Redundancy analyses (RDA) were performed to examine the effect of location and sex on the relative abundance of ingested biomass, as well as to further quantify the effect of location, sex, SMI and diet on gut bacteria. Spearman’s Rank correlation was used to test whether the alpha diversity of individual diet and gut bacteria was significantly related to salamander SMI. Additionally, correlations were used to examine the relationship of alpha diversity of diet on gut bacteria.

To explore the beta diversity, principal coordinates analysis was performed, based on the Jaccard distance112, to compare community dissimilarities with presence or absence of OTUs for diet. We performed the principal coordinates analysis based on Bray–Curtis distance, to compare the community dissimilarities of relative abundance of ASVs, for both gut microbiome and pathogen load. We used PERMANOVA to test if the divergent species composition differed significantly between locations and sexes.
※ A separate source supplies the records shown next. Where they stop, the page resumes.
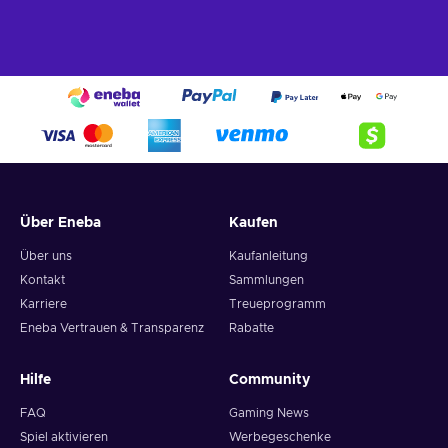
Über Eneba
Kaufen
Über uns
Kaufanleitung
Kontakt
Sammlungen
Karriere
Treueprogramm
Eneba Vertrauen & Transparenz
Rabatte
Hilfe
Community
FAQ
Gaming News
Spiel aktivieren
Werbegeschenke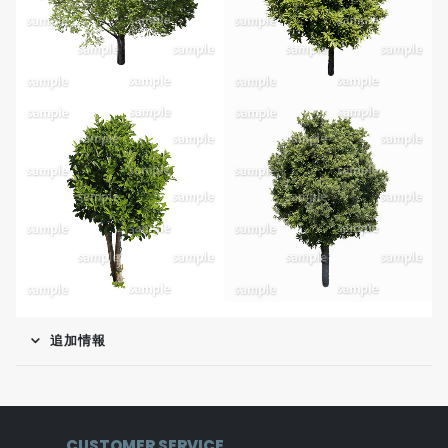
追加情報
CUSTOMER SERVICE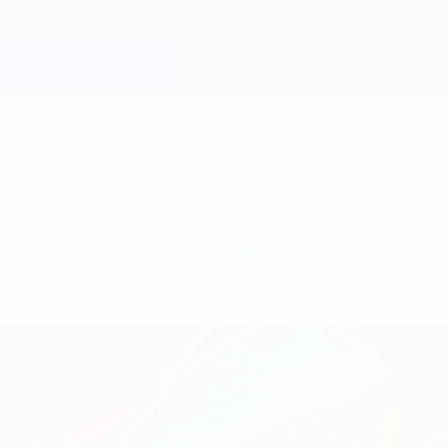
nsiado 'triplete' con el Barcelona esta campaña,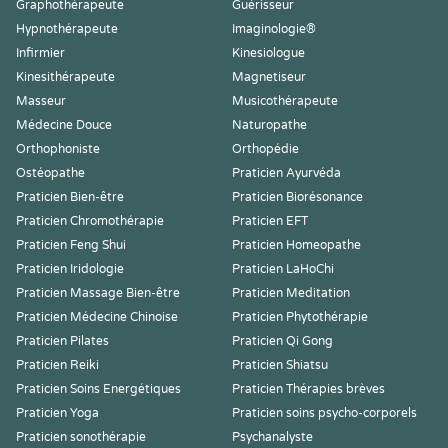
Graphothérapeute
Guérisseur
Hypnothérapeute
Imaginologie®
Infirmier
Kinesiologue
Kinesithérapeute
Magnetiseur
Masseur
Musicothérapeute
Médecine Douce
Naturopathe
Orthophoniste
Orthopédie
Ostéopathe
Praticien Ayurvéda
Praticien Bien-être
Praticien Biorésonance
Praticien Chromothérapie
Praticien EFT
Praticien Feng Shui
Praticien Homeopathe
Praticien Iridologie
Praticien LaHoChi
Praticien Massage Bien-être
Praticien Meditation
Praticien Médecine Chinoise
Praticien Phytothérapie
Praticien Pilates
Praticien Qi Gong
Praticien Reiki
Praticien Shiatsu
Praticien Soins Energétiques
Praticien Thérapies brèves
Praticien Yoga
Praticien soins psycho-corporels
Praticien sonothérapie
Psychanalyste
Analyses were done with the package vegan (v 2.4)113 and the functions vegdist and adonis 2 in R (v 3.4).

To measure the correlation between individual salamander diet and the fecal microbiome, Mantel tests were performed on the Jaccard and Bray–Curtis distance matrices using R. To further explore the inter-relationship between the diet and the bacterial community matrices, a co-inertia analysis was run using the ade4 package114 in R.